Üreme söz konusu olduğunda, yarasalar çevre koşullarına son derece duyarlıdır - sonuçta, yiyeceklerin az olduğu mevsimlerde tam çöpleri doğurmaz. Bazı yarasa türlerinin dişileri çiftleştikten sonra erkeklerin spermini saklayabilir, daha sonra aylar sonra yumurtaları daha uygun bir zamanda döllemeyi seçebilir; bazı diğer yarasa türlerinde yumurtalar çiftleştikten hemen sonra döllenir, ancak fetuslar ortamdan gelen pozitif sinyaller tetiklenene kadar tam olarak gelişmeye başlamaz. (Kayıt için, yeni doğan mikrobatlar altı ila sekiz haftalık ebeveyn bakımı gerektirirken, çoğu megabatın tam dört aya ihtiyacı vardır.)
Çoğu bakımdan, yarasaların sinsi, çirkin, ışıltılı yaratıklar olarak hak edilmeyen bir ünü vardır. Ama yarasalara karşı bir vuruş tam olarak işaret üzerinde: bu memeliler her türlü virüs için "iletim vektörleri" dir. yakın topluluklarına kolayca yayılır ve yarasaların yiyecek aramadaki diğer hayvanlara da kolayca iletilir yarıçapı. En ciddisi, insanlar söz konusu olduğunda, yarasalar kuduz taşıyıcıları olarak bilinir ve ayrıca SARS (şiddetli akut solunum sendromu) ve hatta ölümcül Ebola'nın yayılmasında rol oynamıştır virüs. İyi bir kural: eğer şaşırmış, yaralanmış veya hasta görünümlü bir yarasa ile karşılaşırsanız, ona dokunmayın!
İnsanlar tarafından uygulanan büyük bir adaletsizlik, sadece üç kan emici türün davranışı için tüm yarasaları suçlamaktır: ortak vampir yarasa (Desmodus rotundus), kıllı bacaklı vampir yarasa (Diphylla ecaudata) ve beyaz kanatlı vampir yarasa (Diaemus youngi). Bu üçünden sadece ortak vampir yarasa otlayan inekler ve nadiren insanlarla beslenmeyi tercih eder; diğer iki yarasa türü daha ziyade lezzetli, sıcakkanlı kuşlara uzanır. Vampir yarasalar güney Kuzey Amerika ile Orta ve Güney Amerika'ya özgüdür, ki bu yarasaların Drakula efsanesi Orta Avrupa kökenli!

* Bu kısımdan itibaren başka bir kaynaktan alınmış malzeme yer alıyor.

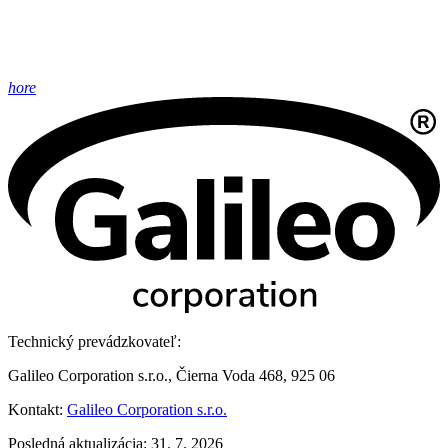
hore
Technický prevádzkovateľ:
Galileo Corporation s.r.o., Čierna Voda 468, 925 06
Kontakt:
Galileo Corporation s.r.o.
Posledná aktualizácia: 31. 7. 2026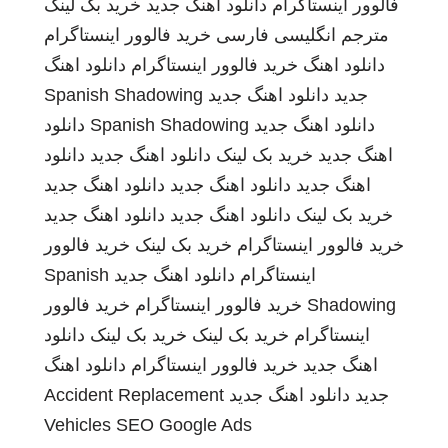
فالوور اینستاگرام
دانلود اهنگ جدید
خرید بک لینک
مترجم انگلیسی فارسی
خرید فالوور اینستاگرام
دانلود اهنگ
خرید فالوور اینستاگرام
دانلود اهنگ
جدید
دانلود اهنگ جدید
Spanish Shadowing
دانلود اهنگ جدید
Spanish Shadowing
دانلود
اهنگ جدید
خرید بک لینک
دانلود اهنگ جدید
دانلود
اهنگ جدید
دانلود اهنگ جدید
دانلود اهنگ جدید
خرید بک لینک
دانلود اهنگ جدید
دانلود اهنگ جدید
خرید فالوور اینستاگرام
خرید بک لینک
خرید فالوور
اینستاگرام
دانلود اهنگ جدید
Spanish
Shadowing
خرید فالوور اینستاگرام
خرید فالوور
اینستاگرام
خرید بک لینک
خرید بک لینک
دانلود
اهنگ جدید
خرید فالوور اینستاگرام
دانلود اهنگ
جدید
دانلود اهنگ جدید
Accident Replacement
Vehicles
SEO Google Ads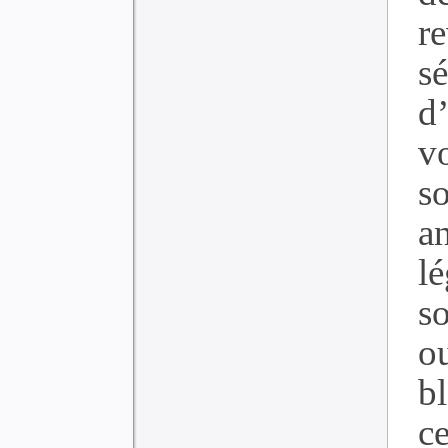
r
s
d
v
s
an
l
so
o
b
c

Başlık biraz abartılı olabilir - yarasalar, diğer hayvanlar gibi, insan siyasetine katılma eğilimi göstermezler. Ancak gerçek şu ki, guano olarak da bilinen yarasa kakası, bir zamanlar barutta önemli bir bileşen olan potasyum nitrat açısından zengindir - ve Konfederasyon kendisini İç Savaş'ın ortasına doğru potasyum nitrattan kısa buldu, çeşitli güneydeki yarasa guano madenlerinin açılmasını başlattı. devletler. Teksas'taki bir madende günde iki tondan fazla guano elde edildi ve bu da 100 kilo potasyum nitrata dönüştü; endüstride zengin olan Birlik, muhtemelen potasyum nitratını guano olmayan kaynaklardan elde edebildi.
Kabaca 13. yüzyıldan 16. yüzyıla kadar Orta Meksika'nın Aztek uygarlığına tapındı tanrıların bir panteonuölülerin ana tanrısı Mictlantecuhtli dahil. Tenochtitlan'ın Aztek başkentindeki heykelinin tasvir ettiği gibi, Mictlantecuhtli'nin ezilmiş, yarasa benzeri bir yüzü vardı ve elleri pençelendi ve ayaklar — bu sadece uygun, çünkü hayvan tanıdıkları yarasaları, örümcekleri, baykuşları ve diğer ürpertici sürüngen yaratıkları içeriyordu. gece. Elbette, DC Comics mevkidaşı aksine, Mictlantecuhtli suçla savaşmadı ve adının markalı ürünlere kolayca ödünç vermediğini hayal edemiyorum!